Plus clairement et par l’exemple, disons que x est "passer au moins deux heures par jour devant un ordinateur" et y "avoir un gros bouton vert sur le bras droit". Alors trouvons un échantillon de 1000 personnes dont 500 passent plus de deux heures par jour devant un ordinateur. Il nous suffit de déterminer z, et de publier ça dans un journal. Ensuite, la presse généraliste s’emparera du "chiffre", et dénoncera les risques que nous fait prendre notre nouvelle société électronique. Ce sera scientifiquement prouvé, nos enfants auront plus de gros boutons verts sur le bras droit que notre génération ! Une révélation, un scoop.
Rassurez-vous, il est probable que z vaille 0, c’était pour l’exemple. Mais en voici d’autres, des exemples, réels :
- x = "la cigarette", y = "présenter un excès de graisse à la taille", z = 1800 [source]
- x = "manger des frites entre 3 et 5 ans, plus d’une fois par semaine", y = "développer un cancer du sein à l’âge adulte", z = 27 [source]
- x = "l’obésité", y = "développer un cancer du pancréas", z = 72 [source]
- x = "naître d’un père âgé de plus de 50 ans", y = "devenir schizophrène", z = 200 [source]
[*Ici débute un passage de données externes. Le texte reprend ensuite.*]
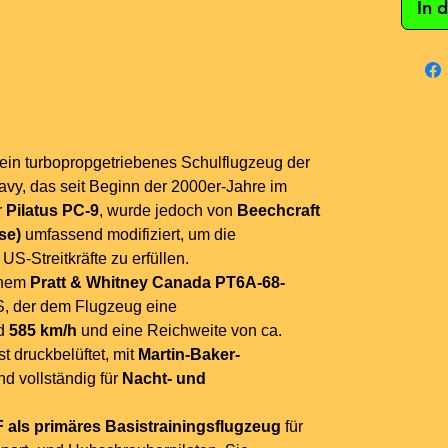
In 
 ein turbopropgetriebenes Schulflugzeug der
vy, das seit Beginn der 2000er-Jahre im
r
Pilatus PC-9
, wurde jedoch von
Beechcraft
se)
umfassend modifiziert, um die
S-Streitkräfte zu erfüllen.
inem
Pratt & Whitney Canada PT6A-68-
S, der dem Flugzeug eine
nd
585 km/h
und eine Reichweite von ca.
st druckbelüftet, mit
Martin-Baker-
d vollständig für
Nacht- und
als primäres Basistrainingsflugzeug
für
- x = "fumer", y = "contracter une dégénérescence maculaire", z = 100 [source]
- x = "le traitement antirétroviral", y = "’infarctus du myocarde", z = 17 [source]
- x = "la prise de l’antidépresseur Seroxat", y "suicide", z = 600 [source]
- x = "prendre la pilule", y = "développer un cancer du sein", z = 200 [source]
C’est en général alarmant. Par exemple, concernant cette étude sur les effets de la pilule, et son traitement médiatique, il y a de quoi réagir. La "découverte" du lien entre cancer du sein et prise de la pilule contraceptive, a été largement exploitée par la presse généraliste cet été. Les médias ont eu très peu de recul par rapport à cette information et ont paru ignorer les effets que peuvent avoir de telles annonces sur les femmes concernées. Même si, admettons-le, ça n’est pas une généralité puisque l’Humanité par exemple citait un médecin :
« Ce n’est pas une nouvelle », commente Marie-Claude Zalamansky, médecin et présidente départementale du Mouvement français pour le planning familial, agacée par ce qu’elle considère comme un faux scoop médiatique. « Ça ne changera rien du tout à la façon de prescrire ce médicament », conclut-elle [...]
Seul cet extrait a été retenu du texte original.